Experts foresee rising Miami-Dade housing prices
By Patricia Hoyos 
   Residential real estate experts foresee a boost in property values due to international buyers growing increasingly interested in South Florida. 
   Still, with a lack of inventory, financing hurdles and more foreclosures on the horizon, the real estate industry is far from its 2005 market peak. 
   The state of the residential market was discussed at the fourth annual Residential Real Estate Outlook Luncheon on Friday at the Westin Colonnade in Coral Gables. 
   The luncheon and panel discussion were hosted by the Coral Gables Chamber of Commerce in partnership with the Miami Association of Realtors and Miami Today. Michael Lewis, Miami Today's publisher, served as moderator. 
   "You can see that our monthly closings and sales are inching up," said Patrick O'Connell, senior vice president of new business development for EWM and a panelist. "All the numbers are going in the right direction now, and that's what we want to see."
   According to a market report by the Miami Association of Realtors, as of August, condominium sales are up 53% from one year ago and single-family home sales are up 49%. Also showing a favorable number is the residential inventory, which is down to 15,405 from last year's 25,679 units on sale.

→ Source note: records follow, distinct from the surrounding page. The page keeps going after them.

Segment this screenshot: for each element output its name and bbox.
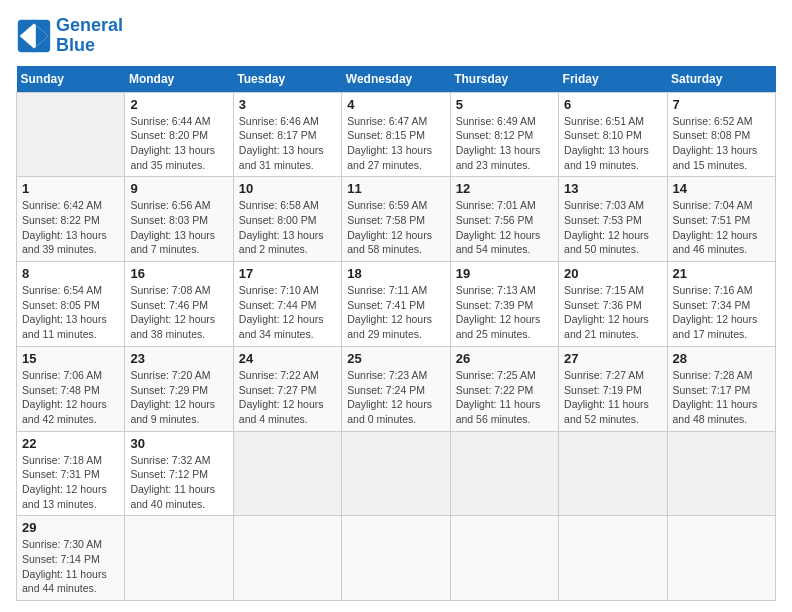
day-number: 21 — [673, 266, 770, 281]
calendar-cell: 19Sunrise: 7:13 AM Sunset: 7:39 PM Dayli… — [450, 262, 558, 347]
calendar-row-5: 29Sunrise: 7:30 AM Sunset: 7:14 PM Dayli… — [17, 516, 776, 601]
calendar-cell: 21Sunrise: 7:16 AM Sunset: 7:34 PM Dayli… — [667, 262, 775, 347]
day-detail: Sunrise: 7:20 AM Sunset: 7:29 PM Dayligh… — [130, 368, 227, 427]
day-detail: Sunrise: 6:49 AM Sunset: 8:12 PM Dayligh… — [456, 114, 553, 173]
day-number: 25 — [347, 351, 444, 366]
calendar-cell: 8Sunrise: 6:54 AM Sunset: 8:05 PM Daylig… — [17, 262, 125, 347]
calendar-cell: 16Sunrise: 7:08 AM Sunset: 7:46 PM Dayli… — [125, 262, 233, 347]
logo: General Blue — [16, 16, 123, 56]
day-number: 20 — [564, 266, 661, 281]
day-number: 12 — [456, 181, 553, 196]
day-number: 8 — [22, 266, 119, 281]
calendar-cell: 26Sunrise: 7:25 AM Sunset: 7:22 PM Dayli… — [450, 346, 558, 431]
day-detail: Sunrise: 7:06 AM Sunset: 7:48 PM Dayligh… — [22, 368, 119, 427]
day-detail: Sunrise: 7:11 AM Sunset: 7:41 PM Dayligh… — [347, 283, 444, 342]
day-detail: Sunrise: 7:10 AM Sunset: 7:44 PM Dayligh… — [239, 283, 336, 342]
day-number: 24 — [239, 351, 336, 366]
calendar-row-4: 22Sunrise: 7:18 AM Sunset: 7:31 PM Dayli… — [17, 431, 776, 516]
calendar-cell — [125, 516, 233, 601]
calendar-cell: 22Sunrise: 7:18 AM Sunset: 7:31 PM Dayli… — [17, 431, 125, 516]
calendar-cell: 27Sunrise: 7:27 AM Sunset: 7:19 PM Dayli… — [559, 346, 667, 431]
day-number: 18 — [347, 266, 444, 281]
calendar-cell: 10Sunrise: 6:58 AM Sunset: 8:00 PM Dayli… — [233, 177, 341, 262]
day-detail: Sunrise: 6:58 AM Sunset: 8:00 PM Dayligh… — [239, 198, 336, 257]
day-detail: Sunrise: 7:28 AM Sunset: 7:17 PM Dayligh… — [673, 368, 770, 427]
day-number: 27 — [564, 351, 661, 366]
day-detail: Sunrise: 7:01 AM Sunset: 7:56 PM Dayligh… — [456, 198, 553, 257]
calendar-cell: 14Sunrise: 7:04 AM Sunset: 7:51 PM Dayli… — [667, 177, 775, 262]
calendar-cell — [667, 516, 775, 601]
calendar-cell — [450, 516, 558, 601]
day-number: 13 — [564, 181, 661, 196]
calendar-cell — [342, 516, 450, 601]
day-detail: Sunrise: 7:22 AM Sunset: 7:27 PM Dayligh… — [239, 368, 336, 427]
day-detail: Sunrise: 6:56 AM Sunset: 8:03 PM Dayligh… — [130, 198, 227, 257]
calendar-cell: 24Sunrise: 7:22 AM Sunset: 7:27 PM Dayli… — [233, 346, 341, 431]
calendar-cell: 13Sunrise: 7:03 AM Sunset: 7:53 PM Dayli… — [559, 177, 667, 262]
calendar-table: SundayMondayTuesdayWednesdayThursdayFrid… — [16, 66, 776, 602]
day-detail: Sunrise: 7:30 AM Sunset: 7:14 PM Dayligh… — [22, 537, 119, 596]
day-number: 28 — [673, 351, 770, 366]
calendar-cell: 17Sunrise: 7:10 AM Sunset: 7:44 PM Dayli… — [233, 262, 341, 347]
day-number: 4 — [347, 97, 444, 112]
day-detail: Sunrise: 6:42 AM Sunset: 8:22 PM Dayligh… — [22, 198, 119, 257]
calendar-cell: 4Sunrise: 6:47 AM Sunset: 8:15 PM Daylig… — [342, 92, 450, 177]
day-number: 29 — [22, 520, 119, 535]
calendar-cell: 29Sunrise: 7:30 AM Sunset: 7:14 PM Dayli… — [17, 516, 125, 601]
calendar-row-0: 2Sunrise: 6:44 AM Sunset: 8:20 PM Daylig… — [17, 92, 776, 177]
day-detail: Sunrise: 7:16 AM Sunset: 7:34 PM Dayligh… — [673, 283, 770, 342]
calendar-cell: 20Sunrise: 7:15 AM Sunset: 7:36 PM Dayli… — [559, 262, 667, 347]
calendar-cell: 5Sunrise: 6:49 AM Sunset: 8:12 PM Daylig… — [450, 92, 558, 177]
day-detail: Sunrise: 7:23 AM Sunset: 7:24 PM Dayligh… — [347, 368, 444, 427]
day-number: 30 — [130, 436, 227, 451]
day-number: 11 — [347, 181, 444, 196]
day-detail: Sunrise: 6:44 AM Sunset: 8:20 PM Dayligh… — [130, 114, 227, 173]
day-detail: Sunrise: 7:25 AM Sunset: 7:22 PM Dayligh… — [456, 368, 553, 427]
calendar-row-2: 8Sunrise: 6:54 AM Sunset: 8:05 PM Daylig… — [17, 262, 776, 347]
calendar-cell: 15Sunrise: 7:06 AM Sunset: 7:48 PM Dayli… — [17, 346, 125, 431]
calendar-cell — [667, 431, 775, 516]
day-number: 10 — [239, 181, 336, 196]
day-detail: Sunrise: 6:54 AM Sunset: 8:05 PM Dayligh… — [22, 283, 119, 342]
calendar-cell — [559, 516, 667, 601]
day-number: 7 — [673, 97, 770, 112]
day-number: 9 — [130, 181, 227, 196]
page-header: General Blue — [16, 16, 776, 56]
calendar-cell — [559, 431, 667, 516]
calendar-cell: 12Sunrise: 7:01 AM Sunset: 7:56 PM Dayli… — [450, 177, 558, 262]
calendar-cell: 9Sunrise: 6:56 AM Sunset: 8:03 PM Daylig… — [125, 177, 233, 262]
calendar-cell: 23Sunrise: 7:20 AM Sunset: 7:29 PM Dayli… — [125, 346, 233, 431]
calendar-cell: 7Sunrise: 6:52 AM Sunset: 8:08 PM Daylig… — [667, 92, 775, 177]
day-number: 23 — [130, 351, 227, 366]
day-detail: Sunrise: 7:18 AM Sunset: 7:31 PM Dayligh… — [22, 453, 119, 512]
logo-icon — [16, 18, 52, 54]
day-detail: Sunrise: 7:04 AM Sunset: 7:51 PM Dayligh… — [673, 198, 770, 257]
calendar-cell: 2Sunrise: 6:44 AM Sunset: 8:20 PM Daylig… — [125, 92, 233, 177]
day-number: 26 — [456, 351, 553, 366]
day-number: 22 — [22, 436, 119, 451]
col-header-thursday: Thursday — [450, 66, 558, 93]
calendar-cell: 1Sunrise: 6:42 AM Sunset: 8:22 PM Daylig… — [17, 177, 125, 262]
calendar-cell — [17, 92, 125, 177]
day-detail: Sunrise: 6:51 AM Sunset: 8:10 PM Dayligh… — [564, 114, 661, 173]
day-number: 6 — [564, 97, 661, 112]
day-number: 16 — [130, 266, 227, 281]
calendar-cell: 18Sunrise: 7:11 AM Sunset: 7:41 PM Dayli… — [342, 262, 450, 347]
day-detail: Sunrise: 6:52 AM Sunset: 8:08 PM Dayligh… — [673, 114, 770, 173]
day-number: 15 — [22, 351, 119, 366]
day-number: 19 — [456, 266, 553, 281]
col-header-monday: Monday — [125, 66, 233, 93]
calendar-cell: 28Sunrise: 7:28 AM Sunset: 7:17 PM Dayli… — [667, 346, 775, 431]
col-header-saturday: Saturday — [667, 66, 775, 93]
calendar-row-3: 15Sunrise: 7:06 AM Sunset: 7:48 PM Dayli… — [17, 346, 776, 431]
calendar-cell — [233, 431, 341, 516]
day-detail: Sunrise: 7:13 AM Sunset: 7:39 PM Dayligh… — [456, 283, 553, 342]
day-detail: Sunrise: 7:08 AM Sunset: 7:46 PM Dayligh… — [130, 283, 227, 342]
day-detail: Sunrise: 7:27 AM Sunset: 7:19 PM Dayligh… — [564, 368, 661, 427]
day-number: 17 — [239, 266, 336, 281]
day-number: 3 — [239, 97, 336, 112]
col-header-wednesday: Wednesday — [342, 66, 450, 93]
day-number: 5 — [456, 97, 553, 112]
col-header-sunday: Sunday — [17, 66, 125, 93]
logo-text: General Blue — [56, 16, 123, 56]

The industry generally considers a six-month supply of residences on the market to be optimal; larger numbers tend to drive down prices. 
   In Florida, 31% of sales are to international buyers. In South Florida, 60% of buyers are foreign nationals, said Jack Levine, chairman of the board of the Miami Association of Realtors and a panelist. Nearly one in three international transactions in the US is in Florida, and nearly one in three international transactions in Florida is in the Miami and Fort Lauderdale area.
   "The buyers are coming in here and they want to buy, and the pricing is great," Mr. Levine said "The main problems I see are in the financing side of it."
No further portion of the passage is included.